What you need to do »
Copy every entry exactly, but skip the pictures.

[Saved entries]
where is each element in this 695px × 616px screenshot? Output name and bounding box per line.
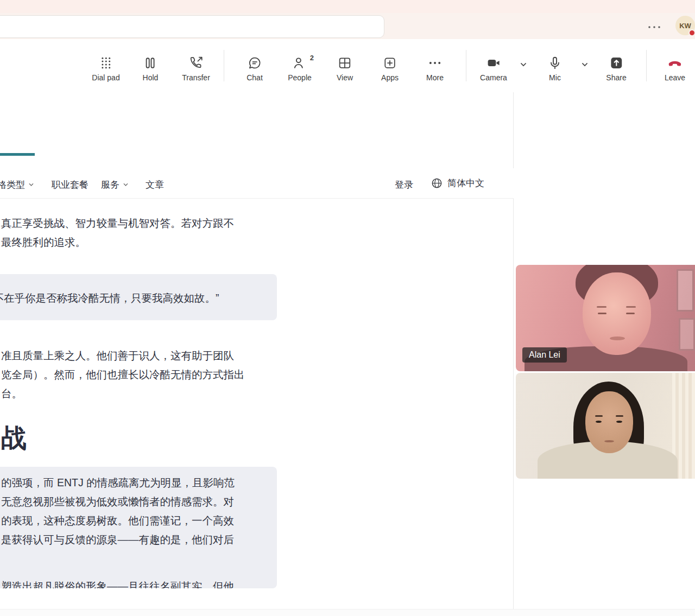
dialpad-button[interactable]: Dial pad (92, 55, 119, 82)
article-paragraph-line: 的强项，而 ENTJ 的情感疏离尤为明显，且影响范 (1, 475, 235, 490)
article-section-block: 的强项，而 ENTJ 的情感疏离尤为明显，且影响范 无意忽视那些被视为低效或懒惰… (0, 467, 277, 588)
people-button[interactable]: 2 People (288, 55, 312, 82)
window-bottom-strip (0, 609, 695, 616)
globe-icon (431, 177, 443, 189)
article-paragraph-line: 最终胜利的追求。 (1, 235, 86, 250)
transfer-icon (188, 55, 204, 71)
portrait-feature (595, 415, 603, 417)
hold-icon (143, 55, 158, 71)
leave-label: Leave (665, 73, 685, 82)
toolbar-divider (224, 50, 224, 81)
view-label: View (337, 73, 353, 82)
wall-frame-decor (679, 318, 695, 351)
teams-meeting-window: KW Dial pad Hold (0, 0, 695, 616)
more-icon (427, 55, 443, 71)
chat-icon (247, 55, 262, 71)
people-count-badge: 2 (310, 54, 314, 62)
language-selector[interactable]: 简体中文 (431, 177, 484, 189)
nav-item-label: 文章 (146, 179, 164, 191)
leave-button[interactable]: Leave (665, 55, 685, 82)
chat-label: Chat (247, 73, 263, 82)
quote-block: 我不在乎你是否称我冷酷无情，只要我高效如故。” (0, 274, 277, 320)
dialpad-label: Dial pad (92, 73, 119, 82)
article-paragraph-line: 台。 (1, 386, 22, 401)
chevron-down-icon (123, 182, 129, 188)
view-icon (337, 55, 352, 71)
share-button[interactable]: Share (606, 55, 626, 82)
portrait-feature (597, 306, 606, 308)
transfer-label: Transfer (182, 73, 210, 82)
login-link[interactable]: 登录 (395, 179, 413, 191)
video-tile-participant-2[interactable] (516, 373, 695, 479)
camera-options-chevron-icon[interactable] (520, 61, 527, 68)
article-paragraph-line: 是获得认可与反馈的源泉——有趣的是，他们对后 (1, 532, 234, 547)
more-label: More (426, 73, 444, 82)
window-more-icon[interactable] (647, 22, 661, 29)
toolbar-divider (466, 50, 466, 81)
mic-label: Mic (549, 73, 561, 82)
language-label: 简体中文 (447, 177, 484, 189)
chevron-down-icon (28, 182, 34, 188)
shared-screen-region: 人格类型 职业套餐 服务 文章 登录 (0, 92, 514, 609)
portrait-feature (626, 306, 636, 308)
mic-icon (547, 55, 563, 71)
nav-item-personality-types[interactable]: 人格类型 (0, 179, 34, 191)
nav-item-label: 服务 (101, 179, 119, 191)
wall-frame-decor (677, 269, 694, 312)
apps-icon (382, 55, 397, 71)
video-tile-alan-lei[interactable]: Alan Lei (516, 265, 695, 371)
article-paragraph-line: 的表现，这种态度易树敌。他们需谨记，一个高效 (1, 513, 234, 528)
portrait-feature (598, 313, 606, 314)
avatar-initials: KW (679, 22, 691, 30)
article-paragraph-line: 览全局）。然而，他们也擅长以冷酷无情的方式指出 (1, 367, 245, 382)
chat-button[interactable]: Chat (247, 55, 263, 82)
camera-icon (486, 55, 501, 71)
camera-button[interactable]: Camera (480, 55, 507, 82)
hold-button[interactable]: Hold (143, 55, 159, 82)
apps-label: Apps (381, 73, 399, 82)
more-button[interactable]: More (426, 55, 444, 82)
participant-name-badge: Alan Lei (522, 347, 567, 363)
nav-item-articles[interactable]: 文章 (146, 179, 164, 191)
portrait-feature (616, 415, 623, 417)
participant-portrait (583, 272, 651, 355)
people-icon: 2 (292, 55, 307, 71)
window-titlebar: KW (0, 13, 695, 39)
toolbar-divider (646, 50, 647, 81)
mic-options-chevron-icon[interactable] (581, 61, 589, 68)
portrait-feature (604, 440, 614, 442)
participants-panel: Alan Lei (514, 92, 695, 609)
mic-button[interactable]: Mic (547, 55, 563, 82)
share-icon (609, 55, 624, 71)
login-label: 登录 (395, 179, 413, 191)
avatar[interactable]: KW (675, 16, 695, 35)
nav-item-career-suite[interactable]: 职业套餐 (52, 179, 89, 191)
people-label: People (288, 73, 312, 82)
nav-item-label: 人格类型 (0, 179, 25, 191)
presence-busy-dot (688, 29, 695, 36)
nav-item-services[interactable]: 服务 (101, 179, 129, 191)
camera-label: Camera (480, 73, 507, 82)
apps-button[interactable]: Apps (381, 55, 399, 82)
dialpad-icon (98, 55, 113, 71)
article-paragraph-line: 真正享受挑战、智力较量与机智对答。若对方跟不 (1, 216, 234, 231)
meeting-toolbar: Dial pad Hold Transfer (0, 39, 695, 92)
hold-label: Hold (143, 73, 159, 82)
article-paragraph-line: 塑造出超凡脱俗的形象——且往往名副其实，但他 (1, 579, 234, 588)
portrait-feature (610, 336, 625, 340)
site-navbar: 人格类型 职业套餐 服务 文章 登录 (0, 168, 514, 199)
transfer-button[interactable]: Transfer (182, 55, 210, 82)
portrait-feature (596, 421, 602, 423)
nav-item-label: 职业套餐 (52, 179, 89, 191)
participant-portrait (585, 391, 633, 453)
view-button[interactable]: View (337, 55, 353, 82)
article-paragraph-line: 准且质量上乘之人。他们善于识人，这有助于团队 (1, 348, 234, 363)
browser-tab-accent (0, 153, 35, 156)
portrait-feature (626, 313, 635, 314)
article-paragraph-line: 无意忽视那些被视为低效或懒惰者的情感需求。对 (1, 494, 234, 509)
portrait-feature (616, 421, 622, 423)
search-input[interactable] (0, 15, 384, 38)
window-top-strip (0, 0, 695, 13)
section-heading: 挑战 (0, 421, 28, 455)
leave-call-icon (667, 55, 683, 71)
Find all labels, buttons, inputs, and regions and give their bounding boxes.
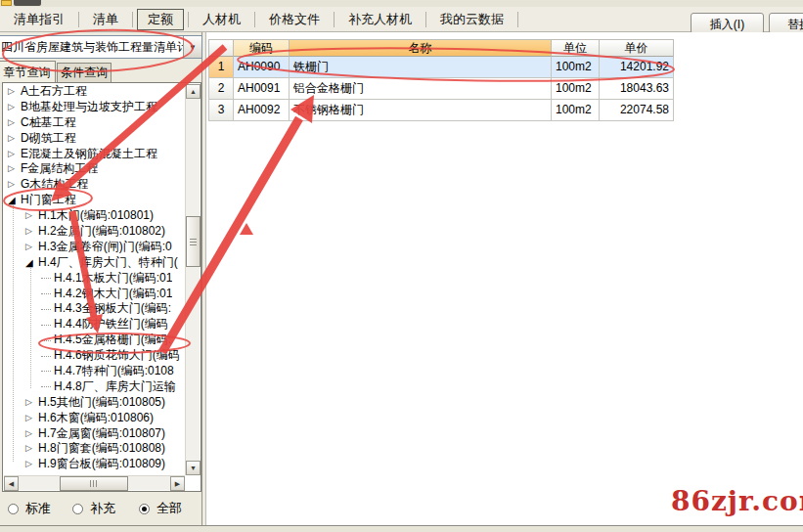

Result »
where is each element in this 695px × 616px screenshot? Output name and bounding box per line.
dialpad-button[interactable]: Dial pad (92, 55, 119, 82)
article-paragraph-line: 的强项，而 ENTJ 的情感疏离尤为明显，且影响范 (1, 475, 235, 490)
article-section-block: 的强项，而 ENTJ 的情感疏离尤为明显，且影响范 无意忽视那些被视为低效或懒惰… (0, 467, 277, 588)
people-button[interactable]: 2 People (288, 55, 312, 82)
window-bottom-strip (0, 609, 695, 616)
globe-icon (431, 177, 443, 189)
article-paragraph-line: 最终胜利的追求。 (1, 235, 86, 250)
transfer-icon (188, 55, 204, 71)
portrait-feature (595, 415, 603, 417)
hold-icon (143, 55, 158, 71)
leave-label: Leave (665, 73, 685, 82)
toolbar-divider (224, 50, 224, 81)
view-label: View (337, 73, 353, 82)
wall-frame-decor (679, 318, 695, 351)
teams-meeting-window: KW Dial pad Hold (0, 0, 695, 616)
more-icon (427, 55, 443, 71)
chat-icon (247, 55, 262, 71)
people-count-badge: 2 (310, 54, 314, 62)
language-selector[interactable]: 简体中文 (431, 177, 484, 189)
nav-item-label: 文章 (146, 179, 164, 191)
leave-button[interactable]: Leave (665, 55, 685, 82)
chat-label: Chat (247, 73, 263, 82)
quote-block: 我不在乎你是否称我冷酷无情，只要我高效如故。” (0, 274, 277, 320)
dialpad-label: Dial pad (92, 73, 119, 82)
article-paragraph-line: 台。 (1, 386, 22, 401)
chevron-down-icon (123, 182, 129, 188)
view-icon (337, 55, 352, 71)
share-button[interactable]: Share (606, 55, 626, 82)
portrait-feature (597, 306, 606, 308)
transfer-label: Transfer (182, 73, 210, 82)
login-link[interactable]: 登录 (395, 179, 413, 191)
video-tile-participant-2[interactable] (516, 373, 695, 479)
camera-options-chevron-icon[interactable] (520, 61, 527, 68)
article-paragraph-line: 是获得认可与反馈的源泉——有趣的是，他们对后 (1, 532, 234, 547)
more-label: More (426, 73, 444, 82)
window-more-icon[interactable] (647, 22, 661, 29)
toolbar-divider (466, 50, 466, 81)
mic-label: Mic (549, 73, 561, 82)
language-label: 简体中文 (447, 177, 484, 189)
chevron-down-icon (28, 182, 34, 188)
shared-screen-region: 人格类型 职业套餐 服务 文章 登录 (0, 92, 514, 609)
portrait-feature (626, 306, 636, 308)
mic-icon (547, 55, 563, 71)
nav-item-personality-types[interactable]: 人格类型 (0, 179, 34, 191)
nav-item-label: 服务 (101, 179, 119, 191)
wall-frame-decor (677, 269, 694, 312)
apps-icon (382, 55, 397, 71)
video-tile-alan-lei[interactable]: Alan Lei (516, 265, 695, 371)
article-paragraph-line: 的表现，这种态度易树敌。他们需谨记，一个高效 (1, 513, 234, 528)
portrait-feature (598, 313, 606, 314)
avatar-initials: KW (679, 22, 691, 30)
article-paragraph-line: 览全局）。然而，他们也擅长以冷酷无情的方式指出 (1, 367, 245, 382)
chat-button[interactable]: Chat (247, 55, 263, 82)
camera-icon (486, 55, 501, 71)
camera-button[interactable]: Camera (480, 55, 507, 82)
hold-button[interactable]: Hold (143, 55, 159, 82)
apps-label: Apps (381, 73, 399, 82)
more-button[interactable]: More (426, 55, 444, 82)
participant-name-badge: Alan Lei (522, 347, 567, 363)
nav-item-articles[interactable]: 文章 (146, 179, 164, 191)
portrait-feature (616, 415, 623, 417)
participant-portrait (583, 272, 651, 355)
people-icon: 2 (292, 55, 307, 71)
window-titlebar: KW (0, 13, 695, 39)
toolbar-divider (646, 50, 647, 81)
mic-options-chevron-icon[interactable] (581, 61, 589, 68)
portrait-feature (604, 440, 614, 442)
participants-panel: Alan Lei (514, 92, 695, 609)
mic-button[interactable]: Mic (547, 55, 563, 82)
share-icon (609, 55, 624, 71)
login-label: 登录 (395, 179, 413, 191)
avatar[interactable]: KW (675, 16, 695, 35)
nav-item-career-suite[interactable]: 职业套餐 (52, 179, 89, 191)
people-label: People (288, 73, 312, 82)
nav-item-label: 人格类型 (0, 179, 25, 191)
presence-busy-dot (688, 29, 695, 36)
nav-item-services[interactable]: 服务 (101, 179, 129, 191)
camera-label: Camera (480, 73, 507, 82)
apps-button[interactable]: Apps (381, 55, 399, 82)
dialpad-icon (98, 55, 113, 71)
article-paragraph-line: 真正享受挑战、智力较量与机智对答。若对方跟不 (1, 216, 234, 231)
meeting-toolbar: Dial pad Hold Transfer (0, 39, 695, 92)
hold-label: Hold (143, 73, 159, 82)
article-paragraph-line: 塑造出超凡脱俗的形象——且往往名副其实，但他 (1, 579, 234, 588)
portrait-feature (610, 336, 625, 340)
site-navbar: 人格类型 职业套餐 服务 文章 登录 (0, 168, 514, 199)
transfer-button[interactable]: Transfer (182, 55, 210, 82)
portrait-feature (596, 421, 602, 423)
nav-item-label: 职业套餐 (52, 179, 89, 191)
participant-portrait (585, 391, 633, 453)
view-button[interactable]: View (337, 55, 353, 82)
article-paragraph-line: 准且质量上乘之人。他们善于识人，这有助于团队 (1, 348, 234, 363)
browser-tab-accent (0, 153, 35, 156)
portrait-feature (626, 313, 635, 314)
article-paragraph-line: 无意忽视那些被视为低效或懒惰者的情感需求。对 (1, 494, 234, 509)
portrait-feature (616, 421, 622, 423)
search-input[interactable] (0, 15, 384, 38)
window-top-strip (0, 0, 695, 13)
section-heading: 挑战 (0, 421, 28, 455)
leave-call-icon (667, 55, 683, 71)
Find all labels, buttons, inputs, and regions and give their bounding boxes.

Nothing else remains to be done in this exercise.